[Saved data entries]
•••••

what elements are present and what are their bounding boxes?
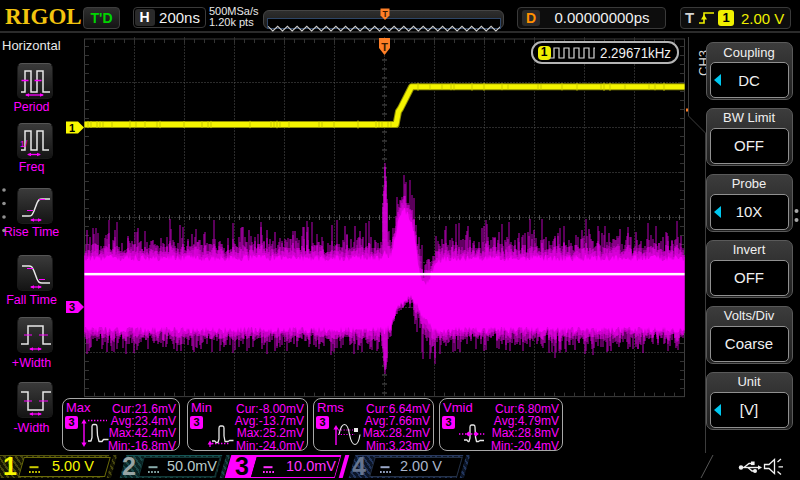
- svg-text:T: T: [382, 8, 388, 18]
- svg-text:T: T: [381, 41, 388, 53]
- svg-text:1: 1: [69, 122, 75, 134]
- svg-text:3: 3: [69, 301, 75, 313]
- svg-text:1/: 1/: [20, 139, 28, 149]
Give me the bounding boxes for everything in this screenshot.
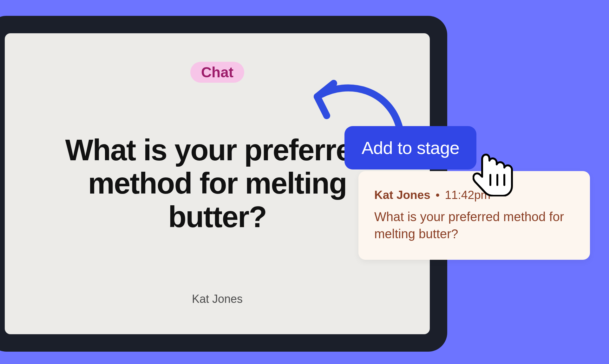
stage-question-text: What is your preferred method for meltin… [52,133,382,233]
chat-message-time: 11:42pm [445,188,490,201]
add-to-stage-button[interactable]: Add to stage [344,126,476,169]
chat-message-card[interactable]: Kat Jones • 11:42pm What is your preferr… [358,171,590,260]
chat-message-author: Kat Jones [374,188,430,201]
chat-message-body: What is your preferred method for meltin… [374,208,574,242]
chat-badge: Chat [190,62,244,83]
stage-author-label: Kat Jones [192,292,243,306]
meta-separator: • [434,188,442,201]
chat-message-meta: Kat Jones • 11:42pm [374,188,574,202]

•••••

What to produce:
Among the lines above, count those containing the word "bounding" and write only the number.

Task response:
2